- Your task: Write out every line below with no difference at all.

- Available records:
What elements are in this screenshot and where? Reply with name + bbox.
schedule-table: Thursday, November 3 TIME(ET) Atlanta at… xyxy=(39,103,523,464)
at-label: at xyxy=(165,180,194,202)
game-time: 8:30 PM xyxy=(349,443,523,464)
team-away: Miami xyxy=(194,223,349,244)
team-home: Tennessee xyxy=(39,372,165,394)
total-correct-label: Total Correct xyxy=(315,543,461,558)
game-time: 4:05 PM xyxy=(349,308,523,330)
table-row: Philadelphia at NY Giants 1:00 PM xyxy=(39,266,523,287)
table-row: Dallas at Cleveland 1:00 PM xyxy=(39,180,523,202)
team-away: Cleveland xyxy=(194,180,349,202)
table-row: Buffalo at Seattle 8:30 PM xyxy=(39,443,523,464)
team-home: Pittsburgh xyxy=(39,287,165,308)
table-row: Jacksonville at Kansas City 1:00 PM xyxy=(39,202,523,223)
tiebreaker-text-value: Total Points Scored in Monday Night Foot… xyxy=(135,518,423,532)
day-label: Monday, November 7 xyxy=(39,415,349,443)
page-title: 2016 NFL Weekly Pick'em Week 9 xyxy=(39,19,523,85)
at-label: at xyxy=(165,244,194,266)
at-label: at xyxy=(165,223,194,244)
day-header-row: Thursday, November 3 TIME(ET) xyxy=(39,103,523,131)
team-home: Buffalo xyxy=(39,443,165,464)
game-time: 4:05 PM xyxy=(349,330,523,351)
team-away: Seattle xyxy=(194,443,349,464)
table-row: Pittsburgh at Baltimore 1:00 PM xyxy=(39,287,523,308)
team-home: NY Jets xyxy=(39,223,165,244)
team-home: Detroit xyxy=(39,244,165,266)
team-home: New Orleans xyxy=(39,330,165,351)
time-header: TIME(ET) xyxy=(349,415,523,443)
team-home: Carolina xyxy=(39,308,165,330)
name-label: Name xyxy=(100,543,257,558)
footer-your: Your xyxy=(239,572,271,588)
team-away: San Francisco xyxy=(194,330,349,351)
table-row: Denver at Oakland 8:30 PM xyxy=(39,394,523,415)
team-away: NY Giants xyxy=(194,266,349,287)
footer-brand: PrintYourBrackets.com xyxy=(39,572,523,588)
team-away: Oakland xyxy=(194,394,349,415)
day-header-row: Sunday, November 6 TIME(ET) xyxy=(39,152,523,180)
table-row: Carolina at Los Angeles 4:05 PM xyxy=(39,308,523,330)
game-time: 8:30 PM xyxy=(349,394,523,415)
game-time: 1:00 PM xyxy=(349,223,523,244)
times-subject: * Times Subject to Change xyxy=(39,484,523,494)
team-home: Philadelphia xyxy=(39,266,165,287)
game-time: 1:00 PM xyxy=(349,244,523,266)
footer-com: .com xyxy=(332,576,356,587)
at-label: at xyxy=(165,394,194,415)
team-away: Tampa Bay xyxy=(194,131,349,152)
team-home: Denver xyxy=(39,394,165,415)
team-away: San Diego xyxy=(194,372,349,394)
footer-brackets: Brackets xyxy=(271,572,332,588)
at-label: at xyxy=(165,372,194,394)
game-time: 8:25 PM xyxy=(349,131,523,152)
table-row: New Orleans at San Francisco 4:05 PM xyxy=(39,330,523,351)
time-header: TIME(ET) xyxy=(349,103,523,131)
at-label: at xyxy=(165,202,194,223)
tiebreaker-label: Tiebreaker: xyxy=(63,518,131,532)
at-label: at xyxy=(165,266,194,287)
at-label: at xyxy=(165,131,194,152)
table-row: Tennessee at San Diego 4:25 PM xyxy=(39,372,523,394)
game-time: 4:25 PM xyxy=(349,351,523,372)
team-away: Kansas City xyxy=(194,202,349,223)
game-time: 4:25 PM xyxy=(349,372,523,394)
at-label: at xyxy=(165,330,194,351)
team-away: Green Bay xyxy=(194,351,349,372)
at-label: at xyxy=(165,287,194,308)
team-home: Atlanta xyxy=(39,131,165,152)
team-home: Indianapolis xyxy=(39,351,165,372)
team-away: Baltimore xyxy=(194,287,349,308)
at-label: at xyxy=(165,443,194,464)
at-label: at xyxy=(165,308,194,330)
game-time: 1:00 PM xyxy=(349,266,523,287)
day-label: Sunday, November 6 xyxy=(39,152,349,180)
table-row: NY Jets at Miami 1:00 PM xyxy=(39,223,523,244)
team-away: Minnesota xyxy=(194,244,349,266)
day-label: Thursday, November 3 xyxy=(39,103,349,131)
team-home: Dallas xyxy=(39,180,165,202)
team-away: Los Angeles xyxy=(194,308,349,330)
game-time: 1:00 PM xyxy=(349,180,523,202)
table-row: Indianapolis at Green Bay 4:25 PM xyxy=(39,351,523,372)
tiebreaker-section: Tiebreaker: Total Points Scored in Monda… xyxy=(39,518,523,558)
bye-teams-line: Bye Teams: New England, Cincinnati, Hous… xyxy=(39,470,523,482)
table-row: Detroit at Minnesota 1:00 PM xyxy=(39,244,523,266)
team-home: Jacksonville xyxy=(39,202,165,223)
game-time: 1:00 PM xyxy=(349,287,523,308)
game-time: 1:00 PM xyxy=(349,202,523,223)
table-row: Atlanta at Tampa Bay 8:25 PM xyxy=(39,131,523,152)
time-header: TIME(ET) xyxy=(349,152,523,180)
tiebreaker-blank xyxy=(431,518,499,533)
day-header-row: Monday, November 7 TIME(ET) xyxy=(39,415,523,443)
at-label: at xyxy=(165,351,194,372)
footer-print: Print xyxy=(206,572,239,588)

- Answer for the task:
What elements are in this screenshot and where? Reply with name + bbox.
schedule-table: Thursday, November 3 TIME(ET) Atlanta at… xyxy=(39,103,523,464)
at-label: at xyxy=(165,180,194,202)
game-time: 8:30 PM xyxy=(349,443,523,464)
team-away: Miami xyxy=(194,223,349,244)
team-home: Tennessee xyxy=(39,372,165,394)
total-correct-label: Total Correct xyxy=(315,543,461,558)
game-time: 4:05 PM xyxy=(349,308,523,330)
table-row: Philadelphia at NY Giants 1:00 PM xyxy=(39,266,523,287)
table-row: Dallas at Cleveland 1:00 PM xyxy=(39,180,523,202)
team-away: Cleveland xyxy=(194,180,349,202)
table-row: Buffalo at Seattle 8:30 PM xyxy=(39,443,523,464)
team-home: Pittsburgh xyxy=(39,287,165,308)
table-row: Jacksonville at Kansas City 1:00 PM xyxy=(39,202,523,223)
tiebreaker-text-value: Total Points Scored in Monday Night Foot… xyxy=(135,518,423,532)
day-label: Monday, November 7 xyxy=(39,415,349,443)
page-title: 2016 NFL Weekly Pick'em Week 9 xyxy=(39,19,523,85)
at-label: at xyxy=(165,244,194,266)
at-label: at xyxy=(165,223,194,244)
day-header-row: Thursday, November 3 TIME(ET) xyxy=(39,103,523,131)
team-home: Buffalo xyxy=(39,443,165,464)
game-time: 4:05 PM xyxy=(349,330,523,351)
team-away: Seattle xyxy=(194,443,349,464)
table-row: Pittsburgh at Baltimore 1:00 PM xyxy=(39,287,523,308)
team-home: NY Jets xyxy=(39,223,165,244)
team-home: Detroit xyxy=(39,244,165,266)
team-home: New Orleans xyxy=(39,330,165,351)
time-header: TIME(ET) xyxy=(349,415,523,443)
team-home: Carolina xyxy=(39,308,165,330)
name-label: Name xyxy=(100,543,257,558)
footer-your: Your xyxy=(239,572,271,588)
team-away: San Francisco xyxy=(194,330,349,351)
table-row: Denver at Oakland 8:30 PM xyxy=(39,394,523,415)
team-away: NY Giants xyxy=(194,266,349,287)
footer-brand: PrintYourBrackets.com xyxy=(39,572,523,588)
team-away: Oakland xyxy=(194,394,349,415)
day-header-row: Sunday, November 6 TIME(ET) xyxy=(39,152,523,180)
table-row: Carolina at Los Angeles 4:05 PM xyxy=(39,308,523,330)
game-time: 8:30 PM xyxy=(349,394,523,415)
game-time: 1:00 PM xyxy=(349,223,523,244)
times-subject: * Times Subject to Change xyxy=(39,484,523,494)
team-home: Philadelphia xyxy=(39,266,165,287)
game-time: 1:00 PM xyxy=(349,244,523,266)
footer-com: .com xyxy=(332,576,356,587)
at-label: at xyxy=(165,394,194,415)
team-away: Tampa Bay xyxy=(194,131,349,152)
team-home: Denver xyxy=(39,394,165,415)
team-away: San Diego xyxy=(194,372,349,394)
footer-brackets: Brackets xyxy=(271,572,332,588)
at-label: at xyxy=(165,372,194,394)
game-time: 8:25 PM xyxy=(349,131,523,152)
table-row: New Orleans at San Francisco 4:05 PM xyxy=(39,330,523,351)
time-header: TIME(ET) xyxy=(349,103,523,131)
at-label: at xyxy=(165,202,194,223)
tiebreaker-label: Tiebreaker: xyxy=(63,518,131,532)
at-label: at xyxy=(165,266,194,287)
at-label: at xyxy=(165,131,194,152)
table-row: Tennessee at San Diego 4:25 PM xyxy=(39,372,523,394)
game-time: 4:25 PM xyxy=(349,351,523,372)
team-away: Kansas City xyxy=(194,202,349,223)
game-time: 4:25 PM xyxy=(349,372,523,394)
at-label: at xyxy=(165,330,194,351)
team-away: Green Bay xyxy=(194,351,349,372)
at-label: at xyxy=(165,287,194,308)
team-home: Atlanta xyxy=(39,131,165,152)
team-home: Indianapolis xyxy=(39,351,165,372)
team-away: Baltimore xyxy=(194,287,349,308)
at-label: at xyxy=(165,443,194,464)
at-label: at xyxy=(165,308,194,330)
game-time: 1:00 PM xyxy=(349,266,523,287)
day-label: Sunday, November 6 xyxy=(39,152,349,180)
table-row: NY Jets at Miami 1:00 PM xyxy=(39,223,523,244)
team-away: Minnesota xyxy=(194,244,349,266)
day-label: Thursday, November 3 xyxy=(39,103,349,131)
team-home: Dallas xyxy=(39,180,165,202)
team-away: Los Angeles xyxy=(194,308,349,330)
game-time: 1:00 PM xyxy=(349,180,523,202)
table-row: Indianapolis at Green Bay 4:25 PM xyxy=(39,351,523,372)
tiebreaker-section: Tiebreaker: Total Points Scored in Monda… xyxy=(39,518,523,558)
bye-teams-line: Bye Teams: New England, Cincinnati, Hous… xyxy=(39,470,523,482)
table-row: Detroit at Minnesota 1:00 PM xyxy=(39,244,523,266)
team-home: Jacksonville xyxy=(39,202,165,223)
game-time: 1:00 PM xyxy=(349,287,523,308)
game-time: 1:00 PM xyxy=(349,202,523,223)
table-row: Atlanta at Tampa Bay 8:25 PM xyxy=(39,131,523,152)
time-header: TIME(ET) xyxy=(349,152,523,180)
tiebreaker-blank xyxy=(431,518,499,533)
day-header-row: Monday, November 7 TIME(ET) xyxy=(39,415,523,443)
at-label: at xyxy=(165,351,194,372)
footer-print: Print xyxy=(206,572,239,588)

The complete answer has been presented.